WHR is a Bayesian rating system, which there have already been some examples here on TL. The thing WHR adds is taking into account that player's skill changes with time, and keeps track of those changes, adjusting them as it gets new information (more game results).
Looking at the paper. It seems like this algorithm is a incremental improvement (all the rating systems rated within 1% in predictive power of each other) in predictive power, but not one that justified the significant increase in calculation complexity. Although I really like that it doesn't assume skill level is a time-invariant figure like most modern rating algorithms.
Another concern I have is how complex and effort it is to pharse game results into format readable by this program.

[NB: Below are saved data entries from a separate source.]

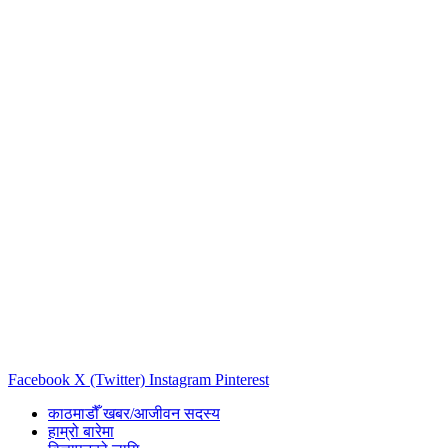
Facebook
X (Twitter)
Instagram
Pinterest
काठमाडौँ खबर/आजीवन सदस्य
हाम्रो बारेमा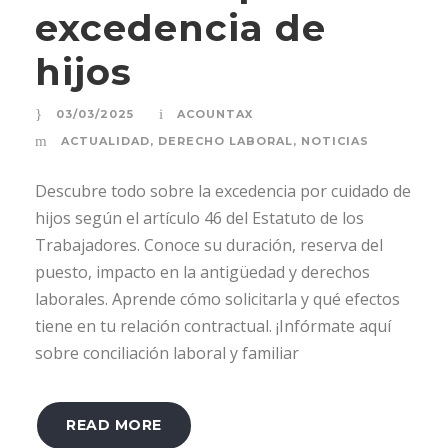
excedencia de
hijos
03/03/2025
ACOUNTAX
ACTUALIDAD
,
DERECHO LABORAL
,
NOTICIAS
Descubre todo sobre la excedencia por cuidado de
hijos según el artículo 46 del Estatuto de los
Trabajadores. Conoce su duración, reserva del
puesto, impacto en la antigüedad y derechos
laborales. Aprende cómo solicitarla y qué efectos
tiene en tu relación contractual. ¡Infórmate aquí
sobre conciliación laboral y familiar
READ MORE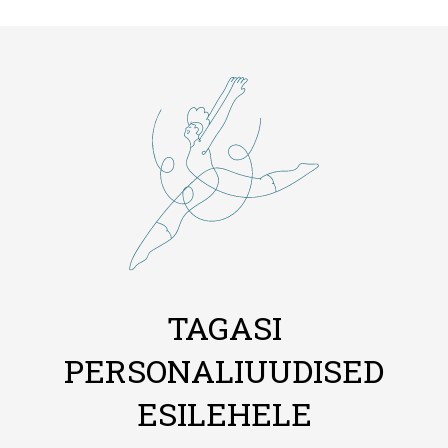
TAGASI
PERSONALIUUDISED
ESILEHELE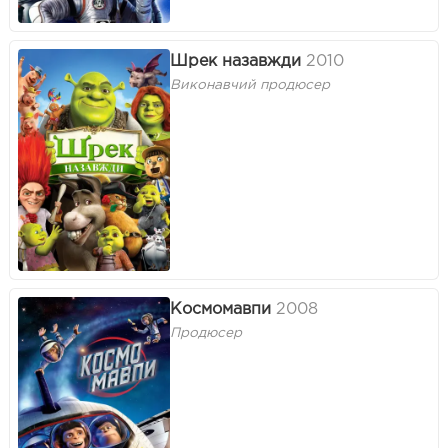
Шрек назавжди
2010
Виконавчий продюсер
Космомавпи
2008
Продюсер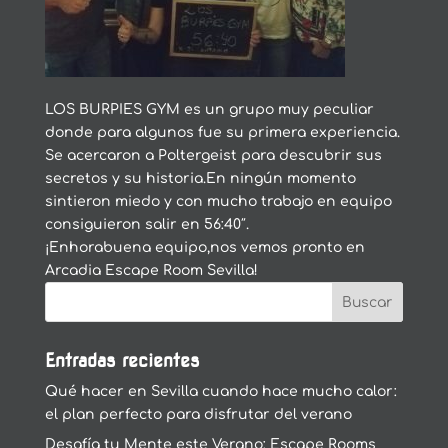
LOS BURPIES GYM es un grupo muy peculiar
donde para algunos fue su primera experiencia.
Se acercaron a Poltergeist para descubrir sus
secretos y su historia.En ningún momento
sintieron miedo y con mucho trabajo en equipo
consiguieron salir en 56:40″.
¡Enhorabuena equipo,nos vemos pronto en
Arcadia Escape Room Sevilla!
Entradas recientes
Qué hacer en Sevilla cuando hace mucho calor:
el plan perfecto para disfrutar del verano
Desafía tu Mente este Verano: Escape Rooms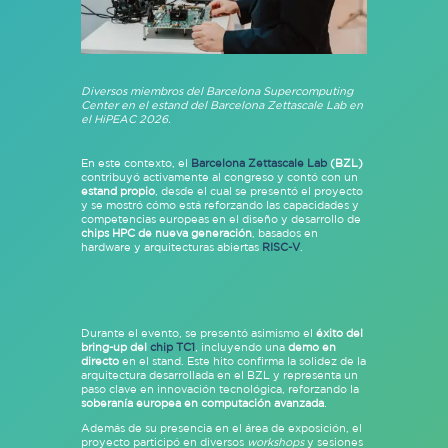
Diversos miembros del Barcelona Supercomputing
Center en el estand del Barcelona Zettascale Lab en
el HiPEAC 2026.
En este contexto, el
Barcelona Zettascale Lab
(BZL)
contribuyó activamente al congreso y contó con un
estand propio
, desde el cual se presentó el proyecto
y se mostró cómo está reforzando las capacidades y
competencias europeas en el diseño y desarrollo de
chips HPC de nueva generación
, basados en
hardware y arquitecturas abiertas
RISC-V
.
Durante el evento, se presentó asimismo el
éxito del
bring-up del
chip TC1
, incluyendo una
demo en
directo
en el stand. Este hito confirma la solidez de la
arquitectura desarrollada en el BZL y representa un
paso clave en innovación tecnológica, reforzando la
soberanía europea en computación avanzada
.
Además de su presencia en el área de exposición, el
proyecto participó en diversos
workshops
y sesiones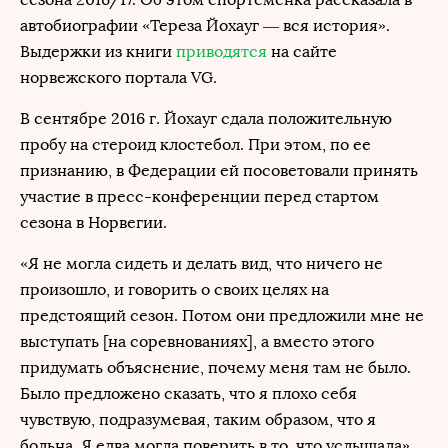
автобиографии «Тереза Йохауг — вся история».
Выдержки из книги
приводятся
на сайте
норвежского портала VG.
В сентябре 2016 г. Йохауг сдала положительную
пробу на стероид клостебол. При этом, по ее
признанию, в Федерации ей посоветовали принять
участие в пресс-конференции перед стартом
сезона в Норвегии.
«Я не могла сидеть и делать вид, что ничего не
произошло, и говорить о своих целях на
предстоящий сезон. Потом они предложили мне не
выступать [на соревнованиях], а вместо этого
придумать объяснение, почему меня там не было.
Было предложено сказать, что я плохо себя
чувствую, подразумевая, таким образом, что я
больна. Я едва могла поверить в то, что услышала»,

Seems like it wasn't a trivial task putting together Polt's dataset.
IMO WHR is the best rating system I've seen so far. I've been long thinking about implementing it myself. Do you hardcode the parameters, or does your program automatically optimize some of them(for example the rank-time correlation parameter).
An interesting way to improve this might be introducing a per-matchup rating. Of course with some force pushing them towards their average.

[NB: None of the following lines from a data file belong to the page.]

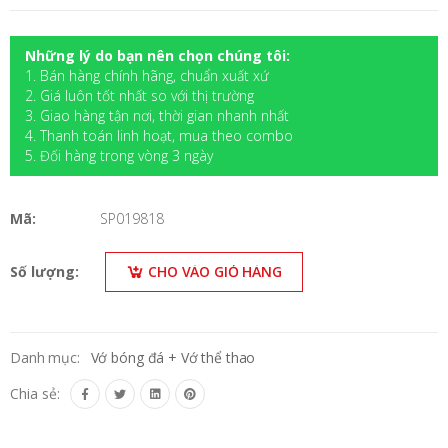
Những lý do bạn nên chọn chúng tôi:
1. Bán hàng chính hãng, chuẩn xuất xứ
2. Giá luôn tốt nhất so với thị trường
3. Giao hàng tận nơi, thời gian nhanh nhất
4. Thanh toán linh hoạt, mua theo combo
5. Đối hàng trong vòng 3 ngày
Mã:
SP019818
Số lượng:
CHO VÀO GIỎ HÀNG
Danh mục:
Vớ bóng đá + Vớ thể thao
Chia sẻ: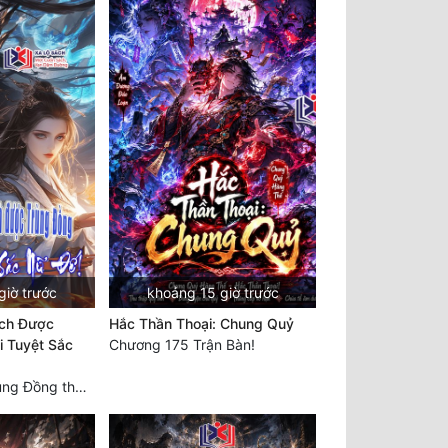
giờ trước
khoảng 15 giờ trước
ạch Được
Hắc Thần Thoại: Chung Quỷ
i Tuyệt Sắc
Chương 175 Trận Bàn!
Chương 1385 Trùng Đồng thấu ảo cảnh, lĩnh hội Pháp tắc Nhân Quả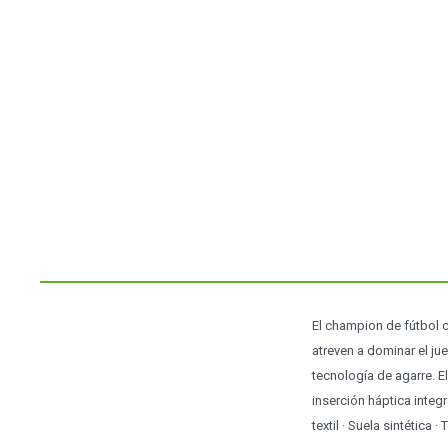
El champion de fútbol 
atreven a dominar el ju
tecnología de agarre. E
inserción háptica integra
textil · Suela sintéti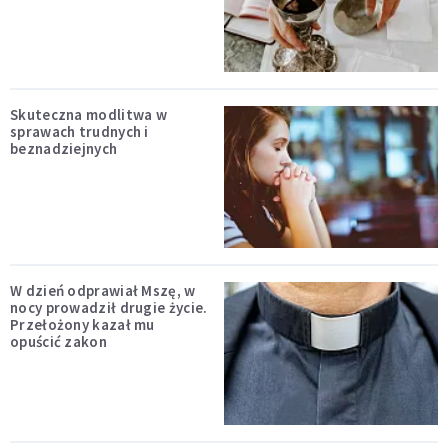
Skuteczna modlitwa w
sprawach trudnych i
beznadziejnych
W dzień odprawiał Mszę, w
nocy prowadził drugie życie.
Przełożony kazał mu
opuścić zakon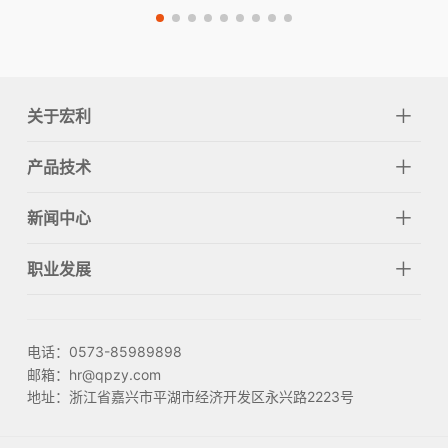
关于宏利
产品技术
新闻中心
职业发展
电话：0573-85989898
邮箱：hr@qpzy.com
地址：浙江省嘉兴市平湖市经济开发区永兴路2223号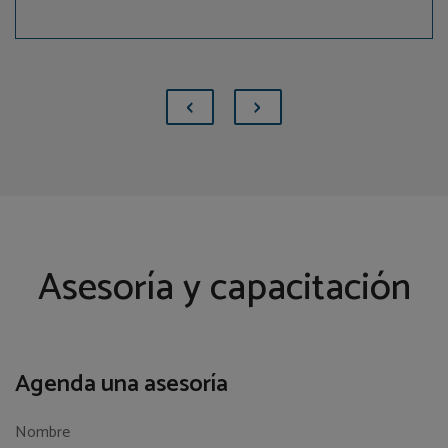
‹
›
Asesoría y capacitación
Agenda una asesoría
Nombre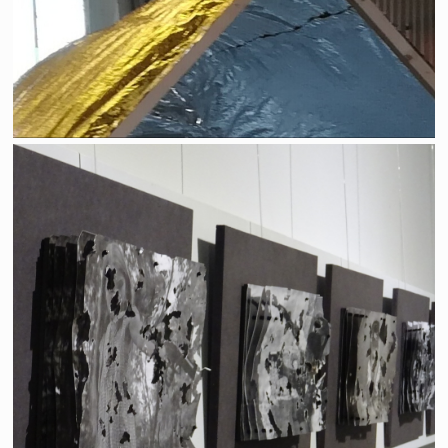
La guerre, un jeu d'enfants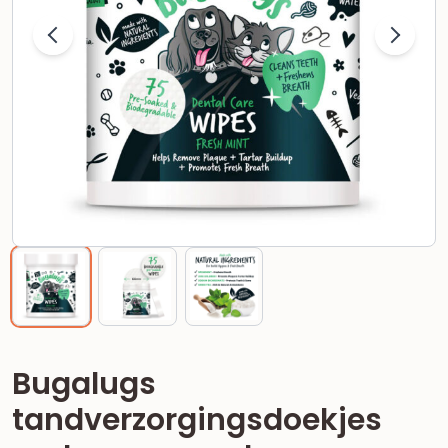
Bugalugs
tandverzorgingsdoekjes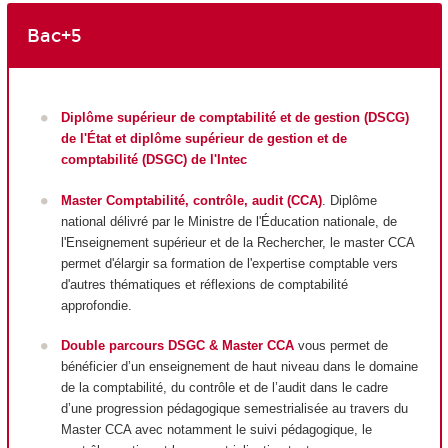
Bac+5
Diplôme supérieur de comptabilité et de gestion (DSCG)
de l'État et diplôme supérieur de gestion et de
comptabilité (DSGC) de l'Intec
Master Comptabilité, contrôle, audit (CCA)
. Diplôme
national délivré par le Ministre de l'Éducation nationale, de
l'Enseignement supérieur et de la Rechercher, le master CCA
permet d'élargir sa formation de l'expertise comptable vers
d'autres thématiques et réflexions de comptabilité
approfondie.
Double parcours DSGC & Master CCA
vous permet de
bénéficier d’un enseignement de haut niveau dans le domaine
de la comptabilité, du contrôle et de l’audit dans le cadre
d’une progression pédagogique semestrialisée au travers du
Master CCA avec notamment le suivi pédagogique, le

Another might be a map imbalance parameter that represents a boost to the player skill difference. Then you optimize the map imbalance parameters like all other parameters in your iteration step.

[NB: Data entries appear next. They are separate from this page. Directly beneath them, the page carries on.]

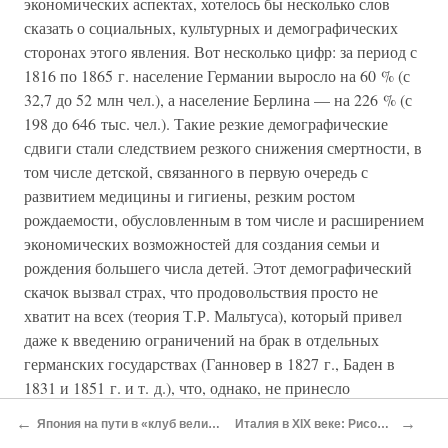
экономических аспектах, хотелось бы несколько слов
сказать о социальных, культурных и демографических
сторонах этого явления. Вот несколько цифр: за период с
1816 по 1865 г. население Германии выросло на 60 % (с
32,7 до 52 млн чел.), а население Берлина — на 226 % (с
198 до 646 тыс. чел.). Такие резкие демографические
сдвиги стали следствием резкого снижения смертности, в
том числе детской, связанного в первую очередь с
развитием медицины и гигиены, резким ростом
рождаемости, обусловленным в том числе и расширением
экономических возможностей для создания семьи и
рождения большего числа детей. Этот демографический
скачок вызвал страх, что продовольствия просто не
хватит на всех (теория Т.Р. Мальтуса), который привел
даже к введению ограничений на брак в отдельных
германских государствах (Ганновер в 1827 г., Баден в
1831 и 1851 г. и т. д.), что, однако, не принесло
ожидаемых результатов. В это время происходит и
←
→
Япония на пути в «клуб великих держав»
Италия в XIX веке: Рисорджименто
рождение современной семьи, которая состоит из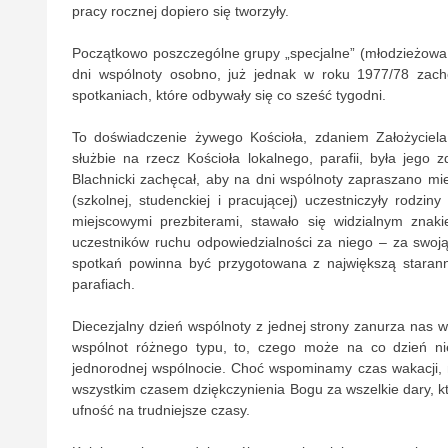
pracy rocznej dopiero się tworzyły.
Początkowo poszczególne grupy „specjalne” (młodzieżowa sł
dni wspólnoty osobno, już jednak w roku 1977/78 zach
spotkaniach, które odbywały się co sześć tygodni.
To doświadczenie żywego Kościoła, zdaniem Założyciela
służbie na rzecz Kościoła lokalnego, parafii, była jego
Blachnicki zachęcał, aby na dni wspólnoty zapraszano m
(szkolnej, studenckiej i pracującej) uczestniczyły rodzi
miejscowymi prezbiterami, stawało się widzialnym znak
uczestników ruchu odpowiedzialności za niego – za swoją p
spotkań powinna być przygotowana z największą staranno
parafiach.
Diecezjalny dzień wspólnoty z jednej strony zanurza nas w 
wspólnot różnego typu, to, czego może na co dzień nie
jednorodnej wspólnocie. Choć wspominamy czas wakacji, 
wszystkim czasem dziękczynienia Bogu za wszelkie dary, k
ufność na trudniejsze czasy.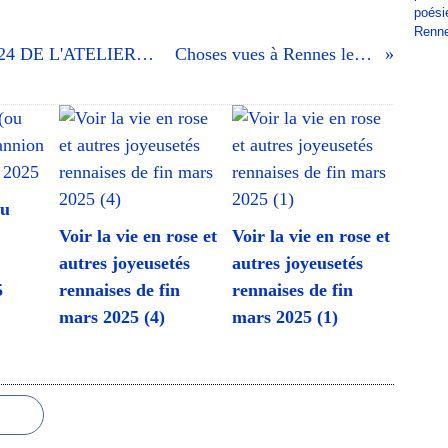
poési
Renn
CONSIGNE 2324-23 du 26 mars 2024 DE L'ATELIER D'ÉCRITURE DE VILLEJEAN
Choses vues à Rennes le 16 mars 2024 (2)
ou
Voir la vie en rose et
Voir la vie en rose et
autres joyeusetés
autres joyeusetés
5
rennaises de fin
rennaises de fin
mars 2025 (4)
mars 2025 (1)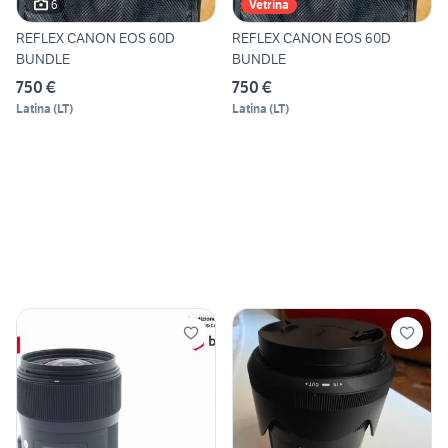
6
Vetrina
REFLEX CANON EOS 60D
REFLEX CANON EOS 60D
BUNDLE
BUNDLE
750 €
750 €
Latina
(
LT
)
Latina
(
LT
)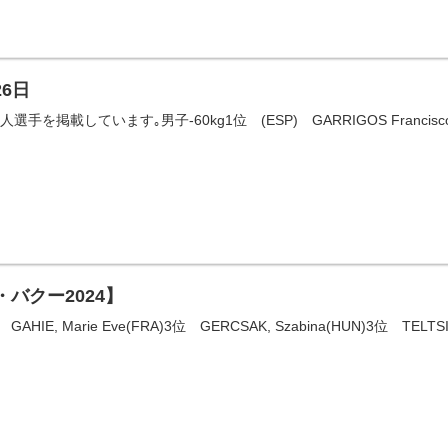
26日
載しています｡男子-60kg1位 (ESP) GARRIGOS Francisco2位
・バクー2024】
AHIE, Marie Eve(FRA)3位 GERCSAK, Szabina(HUN)3位 TELTSIDOU,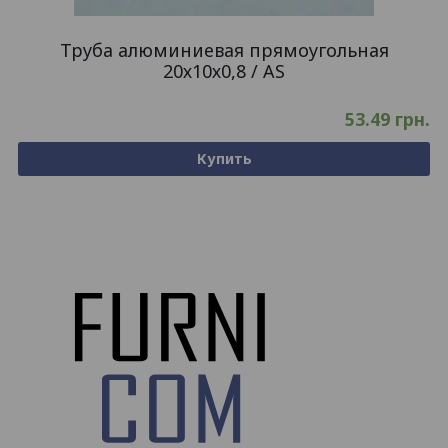
Труба алюминиевая прямоугольная
20х10х0,8 / AS
53.49
грн.
Купить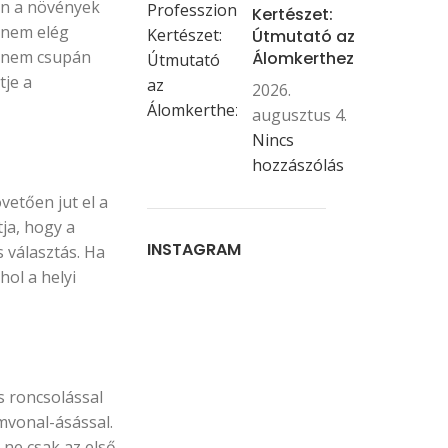
en a növények
Kertészet:
 nem elég
Útmutató az
se nem csupán
Álomkerthez
tje a
2026.
augusztus 4.
Nincs
hozzászólás
vetően jut el a
ja, hogy a
INSTAGRAM
s választás. Ha
ol a helyi
s roncsolással
mvonal-ásással.
ne csak az első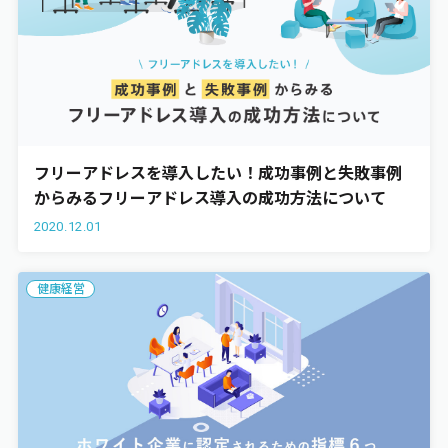
フリーアドレスを導入したい！成功事例と失敗事例
からみるフリーアドレス導入の成功方法について
2020.12.01
健康経営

Looking at the paper. It seems like this algorithm is a incremental improvement (all the rating systems rated within 1% in predictive power of each other) in predictive power, but not one that justified the significant increase in calculation complexity.
The input set for this were even KGS matches. The KGS ranking system is already pretty good especially for players who don't improve rapidly or who play many games. I assume the differences become bigger when the sample size becomes smaller.
On August 31 2011 19:03 Primadog wrote: Another concern I have is how complex and effort it is to pharse game results into format readable by this program. Seems like it wasn't a trivial task putting together Polt's dataset.
Its the same effort you need for all ranking systems. You need a list of (Date,Player1,Player2, Result) tuples. Or if you with my suggestions (Date, Map, Player1, Player2, Race1, Race2, Result) tuples. All of these should be available in TLPD.
The list yoyoma posted is Polt's rating history which is part of the output of the program.
On August 31 2011 20:28 Sina92 wrote: why are people so obsessed with rating players?
because people kind of like to know who's the best at something? and actual single tournament results are not a reliable method of measurement for sample size reasons?
On August 31 2011 20:28 Sina92 wrote: why are people so obsessed with rating players?
Because it is fundamental for people who are either betting on stuff or running betting sites. As for me, I just like the mathematical challenge inside of it, how to calculate a player's "skill" just through his results.
On August 31 2011 19:33 MasterOfChaos wrote: IMO WHR is the best rating system I've seen so far. I've been long thinking about implementing it myself. Do you hardcode the parameters, or does your program automatically optimize some of them(for example the rank-time correlation parameter).
An interesting way to improve this might be introducing a per-matchup rating. Of course with some force pushing them towards their average.
Another might be a map imbalance parameter that represents a boost to the player skill difference. Then you optimize the map imbalance parameters like all other parameters in your iteration step.
I just manually tuned the parameters by looking at the results and adjusting them. If you're interested in looking at the code the key parameters are: PRIOR_WEIGHT = 2.0 # How strong players are assumed to be average 2000 skill LINK_STRENGTH = 500.0 # How fast players skill can change in time
On August 31 2011 20:25 Toppp wrote: Seal is 11.... -_-
He hasn't even qualified for Code A or been to any tournaments... (except GSTL if you count that)
Yes I noticed that too, what happened for Seal is he played a few games in 2010, and then didn't have any results for almost a year. So when he started back in July 2011, his rating is very uncertain and therefore moves very quickly. And he has done very well in his games since July 2011, going 5-1. I will look into accounting for uncertainty. See below a more detailed view of his results and how the algorithm reacts.
On August 31 2011 20:02 kenkou wrote: BitByBit at 97. Something is wrong. I'm guessing it doesn't take into account how long the player hasn't played?
Yes that's about what happened. BitByBit's made a deep run in an early GSL and then disappeared from major LANs (GSL, GSTL). If he still played I assume he's doing not so well, but I don't have those results in here. Another way to deal with this would be similar to Seal, by accounting for uncertainty.
Why?
Well it's just a fun hobby for me. Fellow ratings math nerds understand. ;-)
On September 01 2011 00:55 Montana[TK] wrote: July at 9 DongRaeGu at 17
makes no sense whatsoever whichever way you look at it.
Do you not grasp this concept?
I understand the concept, but a few recent wins against the likes of Hongun and Ensnare shouldn't count more than the months of utter dominance DRG displayed, especially considering he just all-killed Prime and came 3rd in MLG.
All I'm saying is I wanna see how the ranking system came to those conclusions and if I'm overseeing anything.